## Task to complete
An exact retyping of all lines below is the answer; pictures do not belong in it.

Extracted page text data
BEGIN

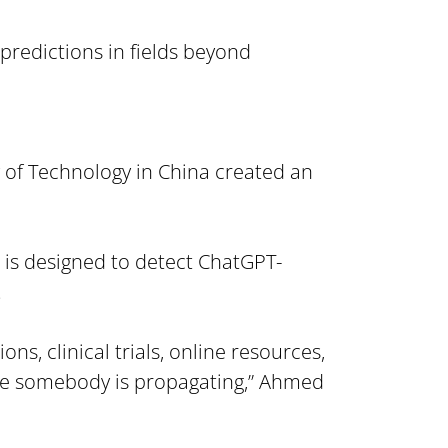
predictions in fields beyond 
 of Technology in China created an 
m is designed to detect ChatGPT-
.
s, clinical trials, online resources, 
ge somebody is propagating,” Ahmed 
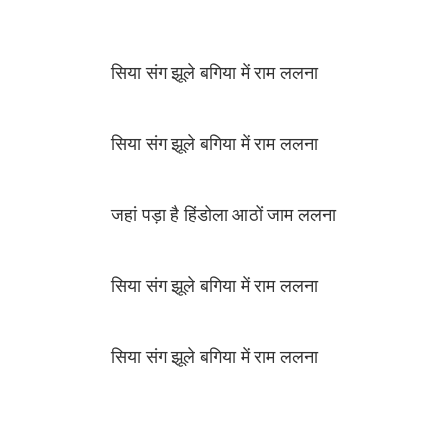
सिया संग झूले बगिया में राम ललना
सिया संग झूले बगिया में राम ललना
जहां पड़ा है हिंडोला आठों जाम ललना
सिया संग झूले बगिया में राम ललना
सिया संग झूले बगिया में राम ललना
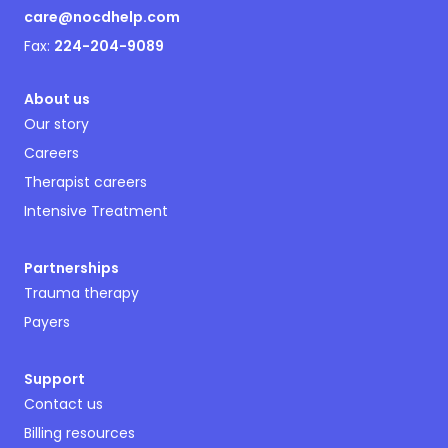
care@nocdhelp.com
Fax:
224-204-9089
About us
Our story
Careers
Therapist careers
Intensive Treatment
Partnerships
Trauma therapy
Payers
Support
Contact us
Billing resources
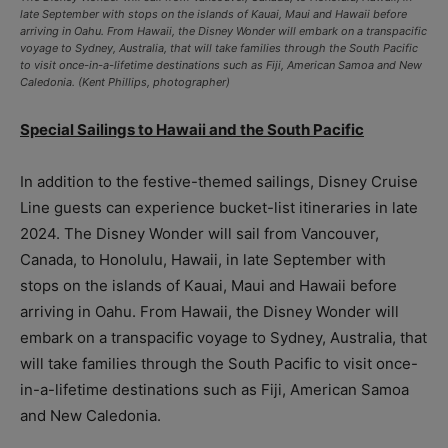
late September with stops on the islands of Kauai, Maui and Hawaii before
arriving in Oahu. From Hawaii, the Disney Wonder will embark on a transpacific
voyage to Sydney, Australia, that will take families through the South Pacific
to visit once-in-a-lifetime destinations such as Fiji, American Samoa and New
Caledonia. (Kent Phillips, photographer)
Special Sailings to Hawaii and the South Pacific
In addition to the festive-themed sailings, Disney Cruise
Line guests can experience bucket-list itineraries in late
2024. The Disney Wonder will sail from Vancouver,
Canada, to Honolulu, Hawaii, in late September with
stops on the islands of Kauai, Maui and Hawaii before
arriving in Oahu. From Hawaii, the Disney Wonder will
embark on a transpacific voyage to Sydney, Australia, that
will take families through the South Pacific to visit once-
in-a-lifetime destinations such as Fiji, American Samoa
and New Caledonia.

END

## Response to this task
predictions in fields beyond 
 of Technology in China created an 
m is designed to detect ChatGPT-
.
s, clinical trials, online resources, 
ge somebody is propagating,” Ahmed 
सिया संग झूले बगिया में राम ललना
सिया संग झूले बगिया में राम ललना
जहां पड़ा है हिंडोला आठों जाम ललना
सिया संग झूले बगिया में राम ललना
सिया संग झूले बगिया में राम ललना
care@nocdhelp.com
Fax:
224-204-9089
About us
Our story
Careers
Therapist careers
Intensive Treatment
Partnerships
Trauma therapy
Payers
Support
Contact us
Billing resources
late September with stops on the islands of Kauai, Maui and Hawaii before
arriving in Oahu. From Hawaii, the Disney Wonder will embark on a transpacific
voyage to Sydney, Australia, that will take families through the South Pacific
to visit once-in-a-lifetime destinations such as Fiji, American Samoa and New
Caledonia. (Kent Phillips, photographer)
Special Sailings to Hawaii and the South Pacific
In addition to the festive-themed sailings, Disney Cruise
Line guests can experience bucket-list itineraries in late
2024. The Disney Wonder will sail from Vancouver,
Canada, to Honolulu, Hawaii, in late September with
stops on the islands of Kauai, Maui and Hawaii before
arriving in Oahu. From Hawaii, the Disney Wonder will
embark on a transpacific voyage to Sydney, Australia, that
will take families through the South Pacific to visit once-
in-a-lifetime destinations such as Fiji, American Samoa
and New Caledonia.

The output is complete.